Records contained in a dataset:
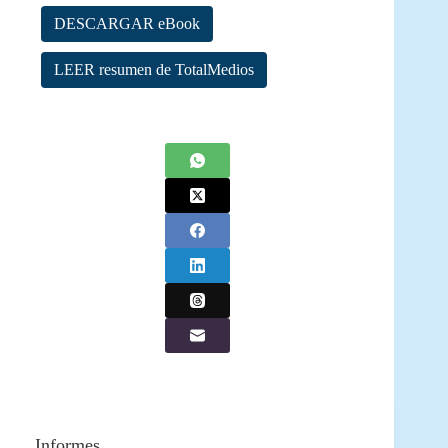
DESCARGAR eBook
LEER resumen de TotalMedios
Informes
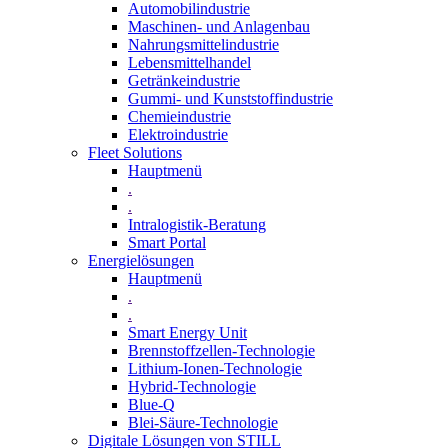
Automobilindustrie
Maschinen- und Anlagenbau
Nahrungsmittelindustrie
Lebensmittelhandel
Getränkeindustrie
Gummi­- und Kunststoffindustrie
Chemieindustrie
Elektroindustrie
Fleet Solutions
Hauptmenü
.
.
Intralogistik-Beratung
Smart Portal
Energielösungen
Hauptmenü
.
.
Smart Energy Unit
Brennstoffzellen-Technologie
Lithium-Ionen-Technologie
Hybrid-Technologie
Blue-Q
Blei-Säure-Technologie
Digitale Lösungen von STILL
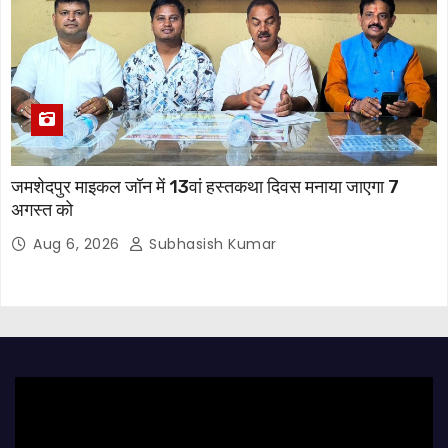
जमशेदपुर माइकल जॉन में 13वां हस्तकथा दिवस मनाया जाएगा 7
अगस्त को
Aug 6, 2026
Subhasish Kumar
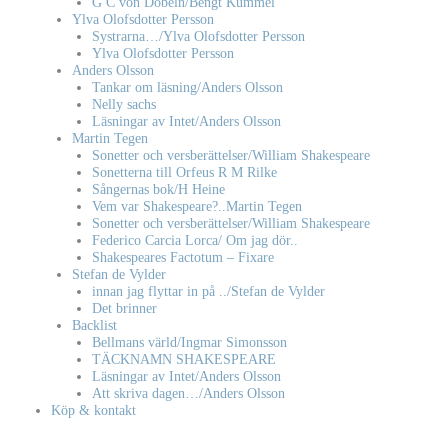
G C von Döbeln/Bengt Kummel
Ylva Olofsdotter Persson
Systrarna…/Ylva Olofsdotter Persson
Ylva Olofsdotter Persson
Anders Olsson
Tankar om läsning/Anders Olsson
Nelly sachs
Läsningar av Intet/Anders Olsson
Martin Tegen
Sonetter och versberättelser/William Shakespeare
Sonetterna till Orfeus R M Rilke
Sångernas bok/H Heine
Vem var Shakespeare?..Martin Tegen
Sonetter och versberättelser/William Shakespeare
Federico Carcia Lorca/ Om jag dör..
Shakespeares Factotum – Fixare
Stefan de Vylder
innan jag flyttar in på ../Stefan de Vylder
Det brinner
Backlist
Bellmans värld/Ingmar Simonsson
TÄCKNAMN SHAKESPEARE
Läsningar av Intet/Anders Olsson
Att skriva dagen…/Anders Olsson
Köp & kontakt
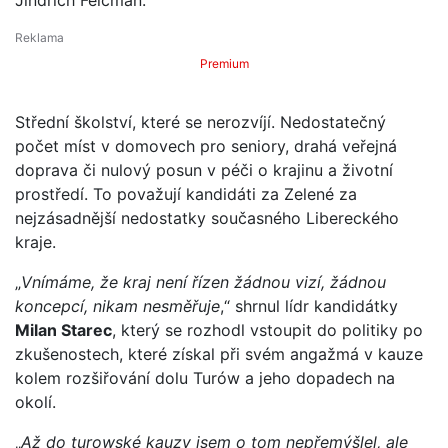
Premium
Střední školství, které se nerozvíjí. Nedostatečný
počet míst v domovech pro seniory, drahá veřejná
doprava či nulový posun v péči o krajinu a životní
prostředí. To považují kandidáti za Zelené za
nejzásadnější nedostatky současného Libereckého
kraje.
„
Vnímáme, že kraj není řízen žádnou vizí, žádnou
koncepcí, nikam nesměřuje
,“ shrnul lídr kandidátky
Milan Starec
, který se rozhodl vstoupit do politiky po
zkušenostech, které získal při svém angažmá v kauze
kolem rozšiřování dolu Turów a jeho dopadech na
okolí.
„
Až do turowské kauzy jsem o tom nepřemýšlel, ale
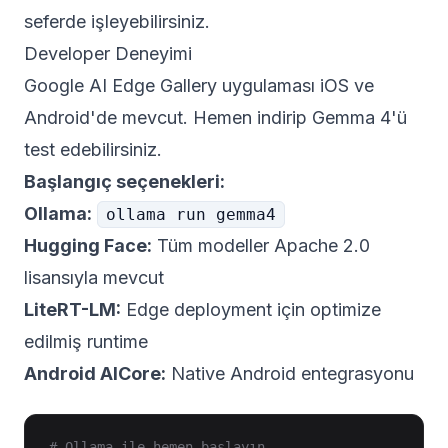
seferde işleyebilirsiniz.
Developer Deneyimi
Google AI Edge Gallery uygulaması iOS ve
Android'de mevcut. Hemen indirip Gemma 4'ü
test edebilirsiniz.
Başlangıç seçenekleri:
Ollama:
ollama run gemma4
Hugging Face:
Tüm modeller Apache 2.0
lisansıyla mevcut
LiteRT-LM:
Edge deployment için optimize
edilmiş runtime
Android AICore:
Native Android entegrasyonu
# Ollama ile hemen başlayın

_Action item_
Among the entries above, take the line with "Digitale Lösungen von STILL", the line with "Android'de mevcut. Hemen indirip Gemma 4'ü", and all the lines between them, and restate them word for word without pictures.

_Exercise solution_
Digitale Lösungen von STILL
जमशेदपुर माइकल जॉन में 13वां हस्तकथा दिवस मनाया जाएगा 7
अगस्त को
Aug 6, 2026
Subhasish Kumar
G C von Döbeln/Bengt Kummel
Ylva Olofsdotter Persson
Systrarna…/Ylva Olofsdotter Persson
Ylva Olofsdotter Persson
Anders Olsson
Tankar om läsning/Anders Olsson
Nelly sachs
Läsningar av Intet/Anders Olsson
Martin Tegen
Sonetter och versberättelser/William Shakespeare
Sonetterna till Orfeus R M Rilke
Sångernas bok/H Heine
Vem var Shakespeare?..Martin Tegen
Sonetter och versberättelser/William Shakespeare
Federico Carcia Lorca/ Om jag dör..
Shakespeares Factotum – Fixare
Stefan de Vylder
innan jag flyttar in på ../Stefan de Vylder
Det brinner
Backlist
Bellmans värld/Ingmar Simonsson
TÄCKNAMN SHAKESPEARE
Läsningar av Intet/Anders Olsson
Att skriva dagen…/Anders Olsson
Köp & kontakt
Premium
Střední školství, které se nerozvíjí. Nedostatečný
počet míst v domovech pro seniory, drahá veřejná
doprava či nulový posun v péči o krajinu a životní
prostředí. To považují kandidáti za Zelené za
nejzásadnější nedostatky současného Libereckého
kraje.
„
Vnímáme, že kraj není řízen žádnou vizí, žádnou
koncepcí, nikam nesměřuje
,“ shrnul lídr kandidátky
Milan Starec
, který se rozhodl vstoupit do politiky po
zkušenostech, které získal při svém angažmá v kauze
kolem rozšiřování dolu Turów a jeho dopadech na
okolí.
„
Až do turowské kauzy jsem o tom nepřemýšlel, ale
seferde işleyebilirsiniz.
Developer Deneyimi
Google AI Edge Gallery uygulaması iOS ve
Android'de mevcut. Hemen indirip Gemma 4'ü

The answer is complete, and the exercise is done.